Douglas Blyde speaks to Barcelona-born, Bruno Colomer Martí, a winemaker since 1990 and head winemaker at the Codorníu cellars since 2008.
Who is your consumer?
In Spain, people who appreciate good food and who want to drink a well-made Cava in which they can place complete confidence. Our range offers quality and reassurance at a wide range of price points.
What is the biggest challenge for Cava's image in the UK?
We have to change consumers' perceptions of Cava as a one dimensional product which is only bought on promotion. We're addressing this with programmes to educate consumers through our "Codorníu Fizzness School", and by adding value to our products by continually increasing quality.
Could the Spanish government make life easier for wine producers?
We've got a good relationship with the Spanish government, but in the current economic situation there is little promotional help that it can offer us.
Does the global economic downturn affect the way you make wine?
Despite the economic situation, we continue to invest in research and improvements in our vineyards and winery to ensure our wines are continually improving.
Do you find yourself in the vineyards more than the winery?
No, but I've got a fantastic viticultural team to manage the vineyards, and I talk to them all the time. I can't over-stress the importance of working with quality grapes - the foundation for all our Cavas. At Codorníu, we're lucky in that, because we own the majority of our vineyards, we've got complete control over the quality of our grapes, the vast majority of which come from Penedes, Costers del Segre and Conca de Barbera.
How does Codorniu embrace climate change?
In the last few years we've seen much earlier harvests meaning we have to concentrate the harvest over a shorter time period in order to pick the grapes at optimum maturity.
Do you enjoy working with non-Spanish varieties, like Pinot Noir?
Within DO Cava, we're lucky to have a wide range of different soils and micro-climates. Codorníu has vineyards in areas with a continental climate - Conca de Barberà and Costers de Segre - which allows us to grow Pinot Noir and Chardonnay as well as the traditional varieties. I particularly like working with Pinot Noir because of its' increased ageing potential. Codorníu have the oldest and most extensive plantings of Pinot Noir in Spain, incidentally - we're the Spanish Pinot Noir experts.
What do you think of bull fighting?
Personally I don't like it, but I understand that it is a very important part of Spanish culture. It's a very old tradition and I wouldn't want to be the one to take the decision to ban it!

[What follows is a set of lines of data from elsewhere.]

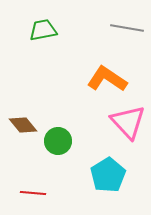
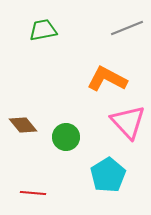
gray line: rotated 32 degrees counterclockwise
orange L-shape: rotated 6 degrees counterclockwise
green circle: moved 8 px right, 4 px up
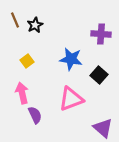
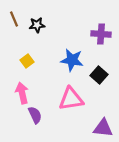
brown line: moved 1 px left, 1 px up
black star: moved 2 px right; rotated 21 degrees clockwise
blue star: moved 1 px right, 1 px down
pink triangle: rotated 12 degrees clockwise
purple triangle: rotated 35 degrees counterclockwise
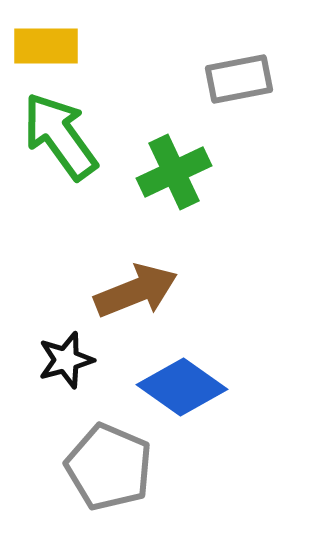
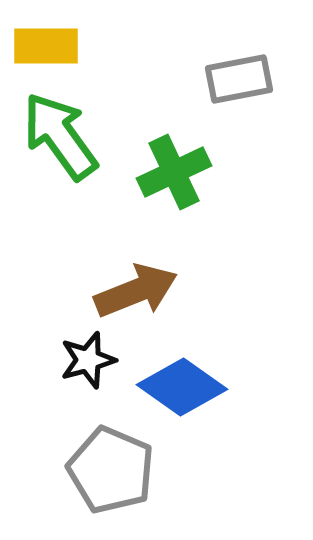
black star: moved 22 px right
gray pentagon: moved 2 px right, 3 px down
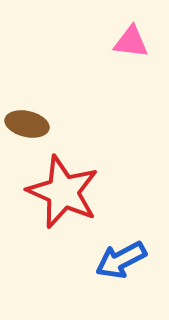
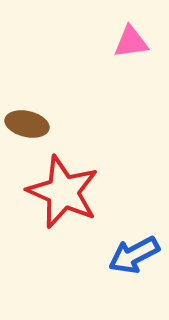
pink triangle: rotated 15 degrees counterclockwise
blue arrow: moved 13 px right, 5 px up
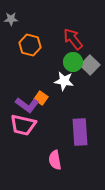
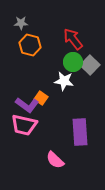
gray star: moved 10 px right, 4 px down
pink trapezoid: moved 1 px right
pink semicircle: rotated 36 degrees counterclockwise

What do you do in your spare time?
I like to be outside, running and skiing and gardening. I also love cooking.
Are we ever likely to see a £500 bottle of Codorniu?
I find it difficult to understand pricing politics! I think that a product can only be worth this much if it's extremely rare. I don't believe any bottle is really worth this much, but if I was ever given such an expensive bottle, I wouldn't drink it but would sit and look at it like a work of art. Opening the bottle would destroy the magic! It's not one of my objectives to see Codorníu at this price point.